Each afternoon the skies become laden with gray clouds that pile up and rumble with thunder building until it breaks into torrents of hard rain. At night the lights are strobing on the walls of our rooms and we brace ourselves with each bright flash for a crackling, crashing, VA-BOOM! Believe it or not, we go to sleep. By morning, the rain is gentle, the lightening is distant and softly illuminating and the mountain tops are left with a thick white mist making us feel like we’re in Washington’s Cascades. It’s part of our normal life for this time of year. In 6 years we have lost 3 modems and several phones due to lightening strikes.
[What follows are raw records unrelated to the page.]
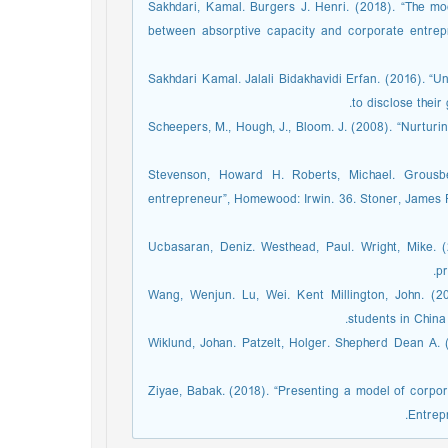
32. Sakhdari, Kamal. Burgers J. Henri. (2018). “The 
between absorptive capacity and corporate entrepre
33. Sakhdari Kamal. Jalali Bidakhavidi Erfan. (2016)
to disclose thei
34. Scheepers, M., Hough, J., Bloom. J. (2008). “Nurtu
35. Stevenson, Howard H. Roberts, Michael. Grous
entrepreneur”, Homewood: Irwin. 36. Stoner, James 
37. Ucbasaran, Deniz. Westhead, Paul. Wright, Mike.
pr
38. Wang, Wenjun. Lu, Wei. Kent Millington, John. (
students in China
39. Wiklund, Johan. Patzelt, Holger. Shepherd Dean A.
40. Ziyae, Babak. (2018). “Presenting a model of cor
Entrep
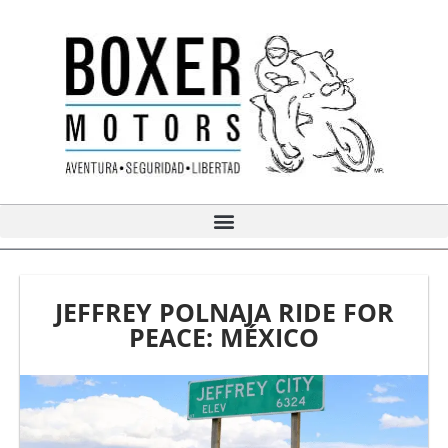
Ir
al
contenido
JEFFREY POLNAJA RIDE FOR
PEACE: MÉXICO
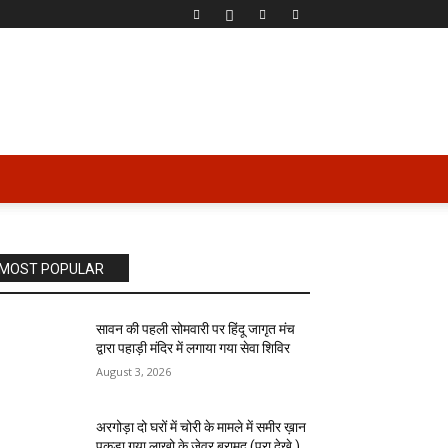
MOST POPULAR
सावन की पहली सोमवारी पर हिंदू जागृत मंच
द्वारा पहाड़ी मंदिर में लगाया गया सेवा शिविर
August 3, 2026
अरगोड़ा दो घरों में चोरी के मामले में समीर ख़ान
पकड़ा गया लाखो के जेवर बरामद (पूरा देखे )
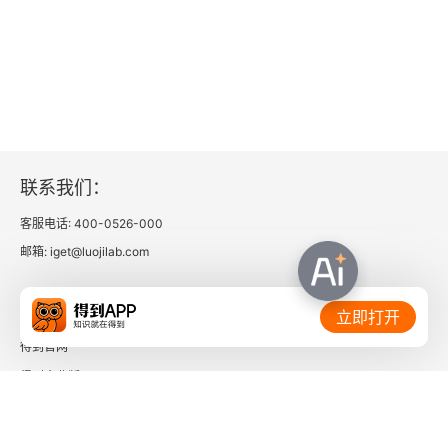
联系我们：
客服电话: 400-0526-000
邮箱: iget@luojilab.com
相关链接：
立即打开
得到官网
得到企业版
时间的朋友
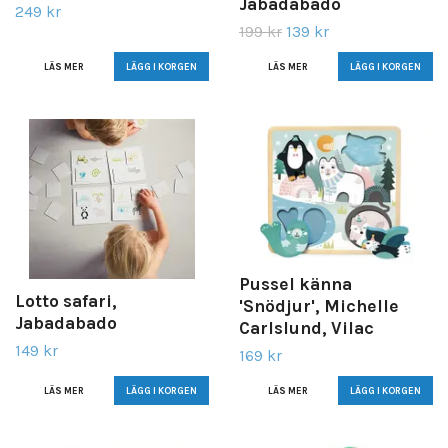
Jabadabado
249 kr
199 kr
139 kr
LÄS MER
LÄS MER
Pussel känna
Lotto safari,
'Snödjur', Michelle
Jabadabado
Carlslund, Vilac
149 kr
169 kr
LÄS MER
LÄS MER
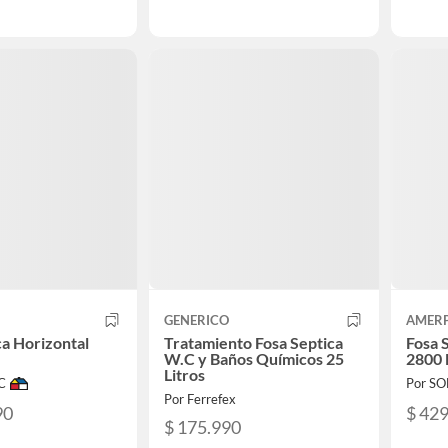
GENERICO
AMER
ca Horizontal
Tratamiento Fosa Septica
Fosa 
W.C y Baños Químicos 25
2800 
Litros
C
Por S
Por Ferrefex
90
$ 42
$ 175.990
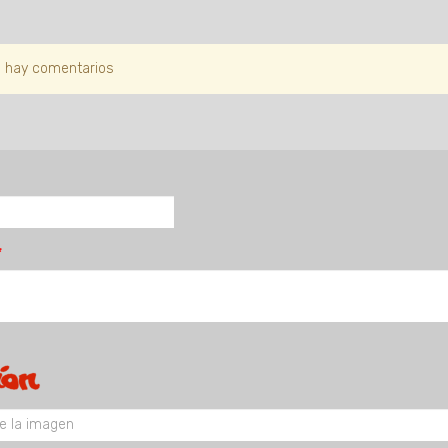
 hay comentarios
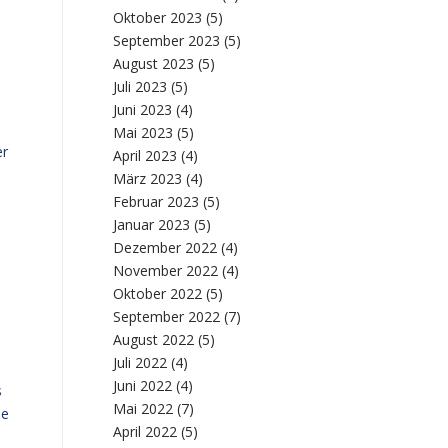
Oktober 2023
(5)
September 2023
(5)
August 2023
(5)
Juli 2023
(5)
Juni 2023
(4)
Mai 2023
(5)
er
April 2023
(4)
März 2023
(4)
Februar 2023
(5)
Januar 2023
(5)
Dezember 2022
(4)
November 2022
(4)
Oktober 2022
(5)
September 2022
(7)
August 2022
(5)
Juli 2022
(4)
Juni 2022
(4)
s
Mai 2022
(7)
ie
April 2022
(5)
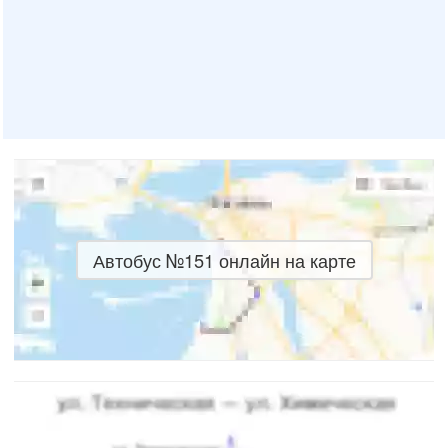
Автобус №151 онлайн на карте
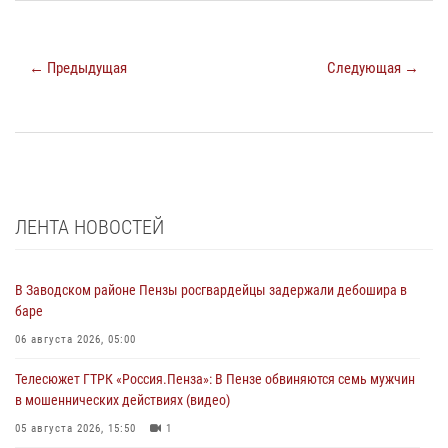
← Предыдущая
Следующая →
ЛЕНТА НОВОСТЕЙ
В Заводском районе Пензы росгвардейцы задержали дебошира в
баре
06 августа 2026, 05:00
Телесюжет ГТРК «Россия.Пенза»: В Пензе обвиняются семь мужчин
в мошеннических действиях (видео)
05 августа 2026, 15:50
1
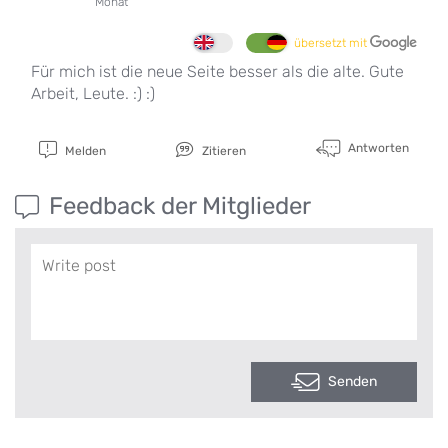
Monat
übersetzt mit
Für mich ist die neue Seite besser als die alte. Gute
Arbeit, Leute. :) :)
Antworten
Melden
Zitieren
Feedback der Mitglieder
Senden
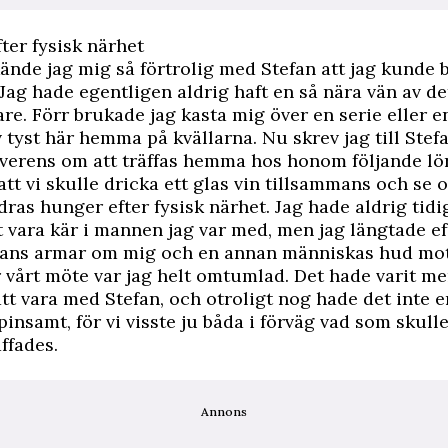
ter fysisk närhet
ände jag mig så förtrolig med Stefan att jag kunde b
Jag hade egentligen aldrig haft en så nära vän av d
are. Förr brukade jag kasta mig över en serie eller e
v tyst här hemma på kvällarna. Nu skrev jag till Stefa
verens om att träffas hemma hos honom följande lö
 att vi skulle dricka ett glas vin tillsammans och se
ndras hunger efter fysisk närhet. Jag hade aldrig tidi
t vara kär i mannen jag var med, men jag längtade ­ef
ans armar om mig och en annan människas hud mot
 vårt möte var jag helt omtumlad. Det hade varit me
tt vara med Stefan, och otroligt nog hade det inte e
pinsamt, för vi visste ju båda i förväg vad som skul
äffades.
Annons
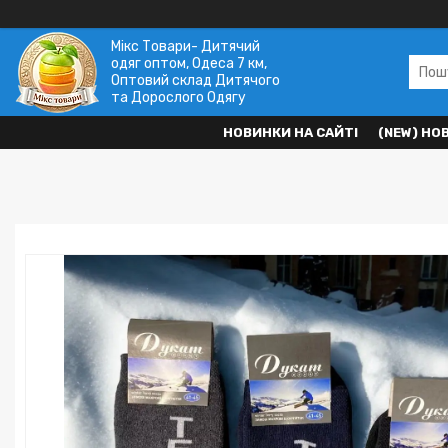
Мікс Товари- Дитячий
одяг оптом, Одеса 7 км,
Оптовий склад Дитячого
та Дорослого Одягу
НОВИНКИ НА САЙТІ
(NEW) НО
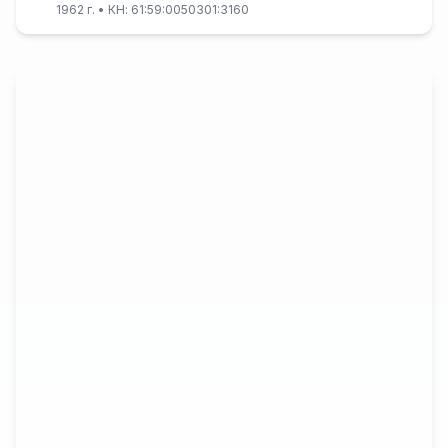
1962 г.
• КН: 61:59:0050301:3160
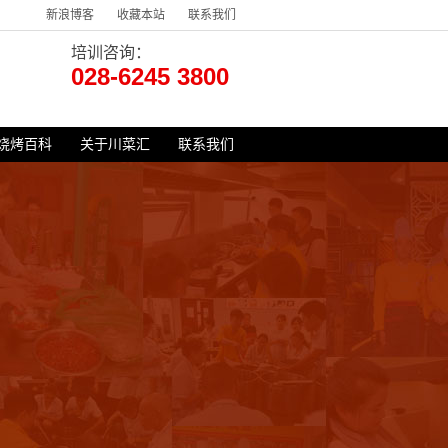
新浪博客
收藏本站
联系我们
培训咨询：
028-6245 3800
烧烤百科
关于川菜汇
联系我们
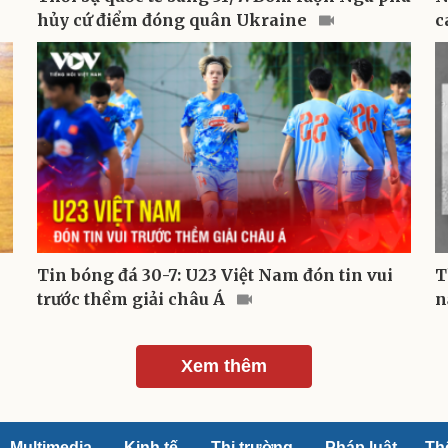
hủy cứ điểm đóng quân Ukraine
c
Tin bóng đá 30-7: U23 Việt Nam đón tin vui
T
trước thềm giải châu Á
n
Xem thêm
Multimedia
Kinh tế
Thị trường
Pháp luật
Th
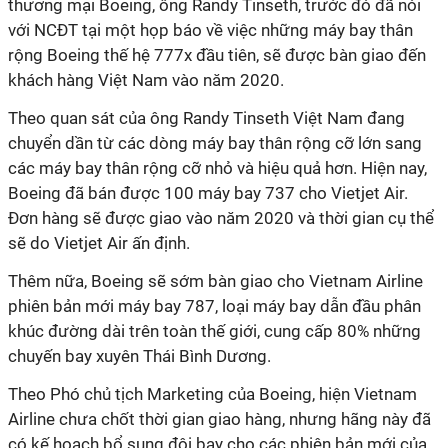
thương mại Boeing, ông Randy Tinseth, trước đó đã nói
với NCĐT tại một họp báo về việc những máy bay thân
rộng Boeing thế hệ 777x đầu tiên, sẽ được bàn giao đến
khách hàng Việt Nam vào năm 2020.
Theo quan sát của ông Randy Tinseth Việt Nam đang
chuyển dần từ các dòng máy bay thân rộng cỡ lớn sang
các máy bay thân rộng cỡ nhỏ và hiệu quả hơn. Hiện nay,
Boeing đã bán được 100 máy bay 737 cho Vietjet Air.
Đơn hàng sẽ được giao vào năm 2020 và thời gian cụ thể
sẽ do Vietjet Air ấn định.
Thêm nữa, Boeing sẽ sớm bàn giao cho Vietnam Airline
phiên bản mới máy bay 787, loại máy bay dẫn đầu phân
khúc đường dài trên toàn thế giới, cung cấp 80% những
chuyến bay xuyên Thái Bình Dương.
Theo Phó chủ tịch Marketing của Boeing, hiện Vietnam
Airline chưa chốt thời gian giao hàng, nhưng hãng này đã
có kế hoạch bổ sung đội bay cho các phiên bản mới của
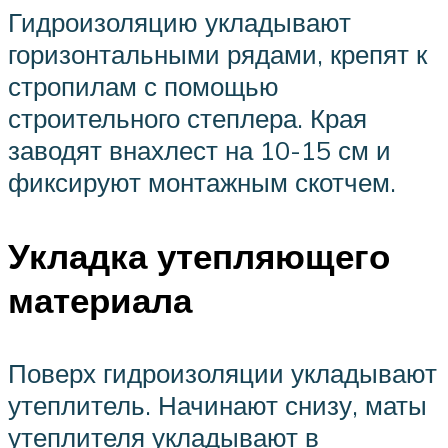
Гидроизоляцию укладывают
горизонтальными рядами, крепят к
стропилам с помощью
строительного степлера. Края
заводят внахлест на 10-15 см и
фиксируют монтажным скотчем.
Укладка утепляющего
материала
Поверх гидроизоляции укладывают
утеплитель. Начинают снизу, маты
утеплителя укладывают в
Twice the atmospheric charge made our hair stand on end and the air snapped and cracked a blue light like a whip in the room. Sometimes at night we watch the dramatic show of nature from the veranda before turning in.

So, what are our days like during the rainy season? Wally stays busy tending his trees. He’s been taking out mature mangos so that his young, new exotics will have more sun and more space to mature. He works alone, felling trees one by one, then cutting them and hauling them away. He’s super-strong and fit from handling the heavy chainsaw and hauling heavy branches. His stamina is incredible. 

My days are mostly inside. I spend a lot of time in the kitchen. When Wally comes in he’s thirsty and hungry and I like to reward him. I bake bread in this crazy heat starting early in the morning. I also have more to do to keep the house clean with wetness being the culprit, ie. mud, dogs and sweat-soaked clothes. In between floors and chores I paint, read, study Spanish and think. In the afternoon I venture outside to exercise the dogs, collect eggs and fruit, and look at Wally’s projects. As the light fades and the rumbling grows stronger we all merge back to the house. We shower against the green-lit backdrop of the mountains and the strobing of lightening. The dogs always come in to watch the ritual. I take a scrubber to Wally’s body to rid him of ticks and dirt and anything else that has stuck to him and we talk about the work of the farm, catching up on each other’s day. Sometimes if one of the dogs is particularly odorous we snag him for a scrub in the tub too. The rest of the pack seek out whatever dim corner they can find to vanish unnoticed. After we’re good and clean we stretch out in the bed and each dog settles on his own futon around our bed on the floor. We watch the light show against closed eyes, listen to the weather and one another and so another day has passed.